Cultural Context Matters
Hello again Salt & Light Stories subscribers! I hope you’ve had a good week. Today we’ll look specifically at why cultural context matters.
It is important to note, though, that cultural context shapes how we apply what it means to be salt and light. More and Wilberforce still lived and operated in a broadly Judeo-Christian framework — they could take for granted that most people still attended church somewhat regularly and believed in God (or at least a “higher power”). Our current context, however, is different. We, as 21st-century Christians, do not have that same luxury — there is not that same cultural compulsion to at least nominally attend any kind of church service regularly or believe in anything beyond ourselves.
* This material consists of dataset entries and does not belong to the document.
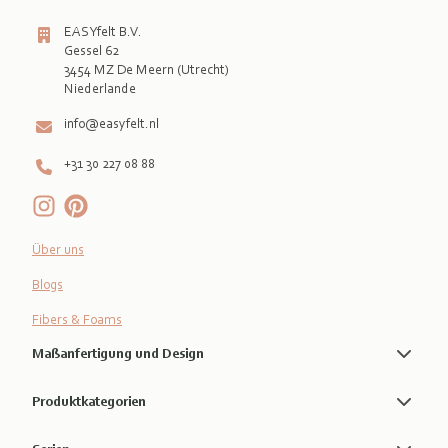
EASYfelt B.V.
Gessel 62
3454 MZ De Meern (Utrecht)
info@easyfelt.nl
+31 30 227 08 88
Über uns
Blogs
Fibers & Foams
Maßanfertigung und Design
Produktkategorien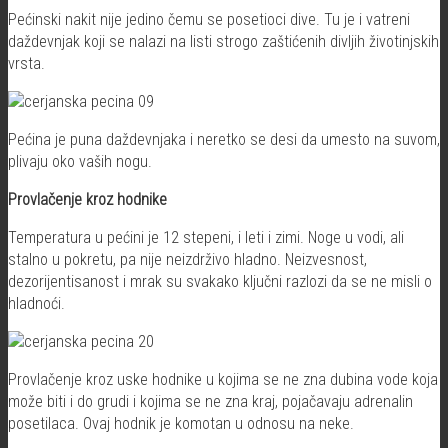
Pećinski nakit nije jedino čemu se posetioci dive. Tu je i vatreni
daždevnjak koji se nalazi na listi strogo zaštićenih divljih životinjskih
vrsta.
Pećina je puna daždevnjaka i neretko se desi da umesto na suvom,
plivaju oko vaših nogu.
Provlačenje kroz hodnike
Temperatura u pećini je 12 stepeni, i leti i zimi. Noge u vodi, ali
stalno u pokretu, pa nije neizdrživo hladno. Neizvesnost,
dezorijentisanost i mrak su svakako ključni razlozi da se ne misli o
hladnoći.
Provlačenje kroz uske hodnike u kojima se ne zna dubina vode koja
može biti i do grudi i kojima se ne zna kraj, pojačavaju adrenalin
posetilaca. Ovaj hodnik je komotan u odnosu na neke.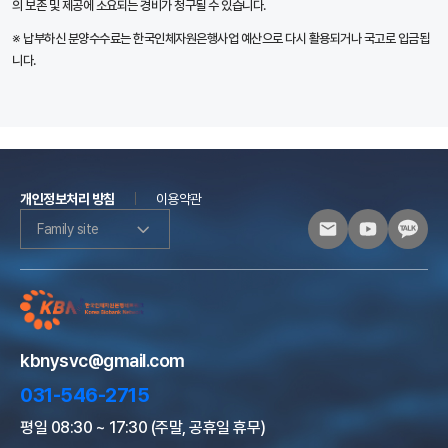
의 보존 및 제공에 소요되는 경비가 청구될 수 있습니다.
※ 납부하신 분양수수료는 한국인체자원은행사업 예산으로 다시 활용되거나 국고로 입금됩
니다.
개인정보처리 방침
이용약관
Family site
kbnysvc@gmail.com
031-546-2715
평일 08:30 ~ 17:30 (주말, 공휴일 휴무)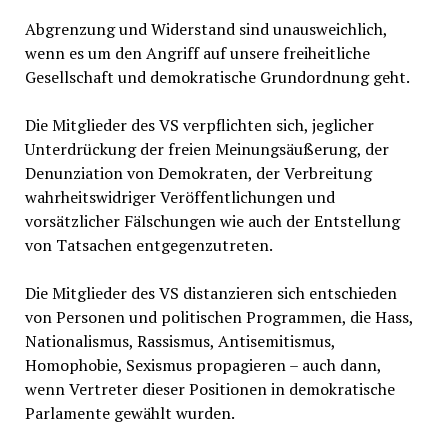
Abgrenzung und Widerstand sind unausweichlich,
wenn es um den Angriff auf unsere freiheitliche
Gesellschaft und demokratische Grundordnung geht.
Die Mitglieder des VS verpflichten sich, jeglicher
Unterdrückung der freien Meinungsäußerung, der
Denunziation von Demokraten, der Verbreitung
wahrheitswidriger Veröffentlichungen und
vorsätzlicher Fälschungen wie auch der Entstellung
von Tatsachen entgegenzutreten.
Die Mitglieder des VS distanzieren sich entschieden
von Personen und politischen Programmen, die Hass,
Nationalismus, Rassismus, Antisemitismus,
Homophobie, Sexismus propagieren – auch dann,
wenn Vertreter dieser Positionen in demokratische
Parlamente gewählt wurden.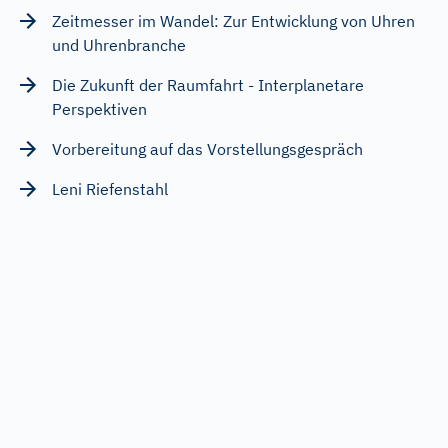
Zeitmesser im Wandel: Zur Entwicklung von Uhren
und Uhrenbranche
Die Zukunft der Raumfahrt - Interplanetare
Perspektiven
Vorbereitung auf das Vorstellungsgespräch
Leni Riefenstahl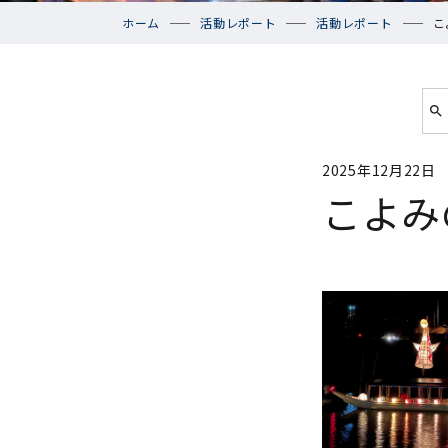
ホーム
活動レポート
活動レポート
こ
2025年12月22日
こよみ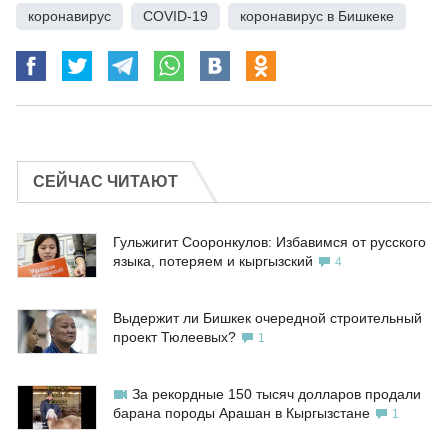
коронавирус
,
COVID-19
,
коронавирус в Бишкеке
СЕЙЧАС ЧИТАЮТ
Гульжигит Сооронкулов: Избавимся от русского
языка, потеряем и кыргызский
4
Выдержит ли Бишкек очередной строительный
проект Тюлеевых?
1
За рекордные 150 тысяч долларов продали
барана породы Арашан в Кыргызстане
1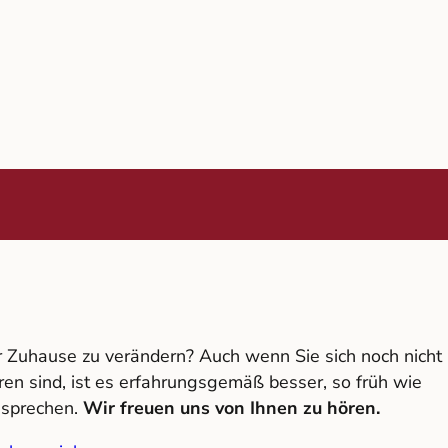
hr Zuhause zu verändern? Auch wenn Sie sich noch nicht
aren sind, ist es erfahrungsgemäß besser, so früh wie
 sprechen.
Wir freuen uns von Ihnen zu hören.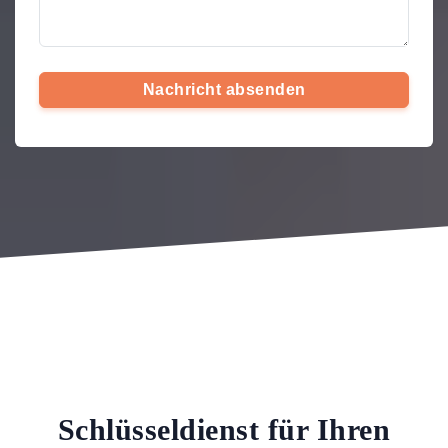
Nachricht absenden
Schlüsseldienst für Ihren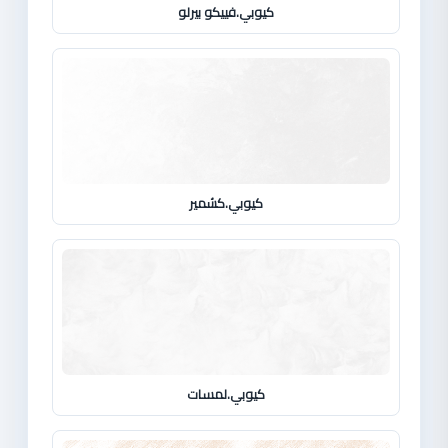
كيوبي.فييكو بيرلو
كيوبي.كشمير
كيوبي.لمسات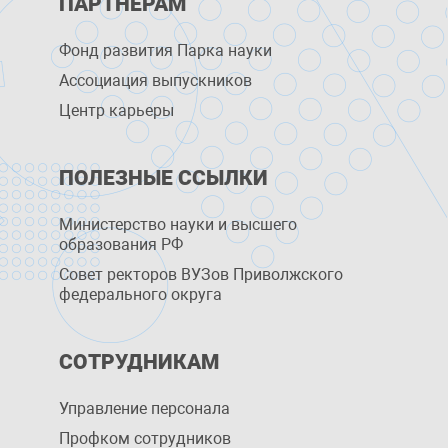
ПАРТНЕРАМ
Фонд развития Парка науки
Ассоциация выпускников
Центр карьеры
ПОЛЕЗНЫЕ ССЫЛКИ
Министерство науки и высшего
образования РФ
Совет ректоров ВУЗов Приволжского
федерального округа
СОТРУДНИКАМ
Управление персоналa
Профком сотрудников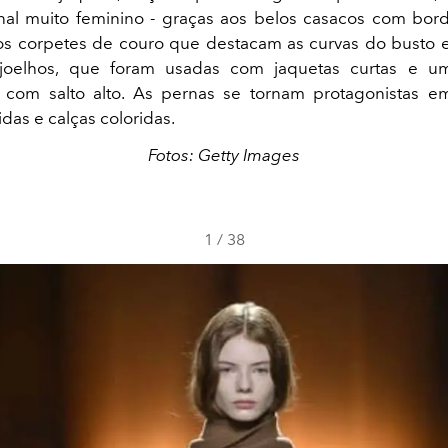
inal muito feminino - graças aos belos casacos com bord
os corpetes de couro que destacam as curvas do busto e
 joelhos, que foram usadas com jaquetas curtas e 
com salto alto. As pernas se tornam protagonistas em
idas e calças coloridas.
Fotos: Getty Images
1
/
38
We can certainly learn lessons from the past, but if we misapply them it can be counterproductive
For example, we must remember that America is not a type of new Israel — we cannot act and live as thought the United States is (or ever has been) a Christian nation. If we try to apply how God called Jews to be in Israel, and Israel to be as a uniquely covenanted nation, we can draw some dangerous conclusions for how we can be salt and light in the United States (and the West more generally) today. The better metaphor would be that Christians in American (and the West) are like the Israelites in Babylon — we are “strangers in a foreign a land” — our first allegiance is to Jesus and his Church, but we live under the rule and authority of the government of the United States. So, we must adjust how we live as salt and light in the world today.
But we can still learn from More and Wilberforce, and the many other lives whose stories we will be telling, that no matter the cultural context, Christ has called us to proclaim the Truth of his life, death, and resurrection. How we do that may look different for each of us, but the essential message should not change, for Jesus is, “the way, the truth, and the life” (John 14:6).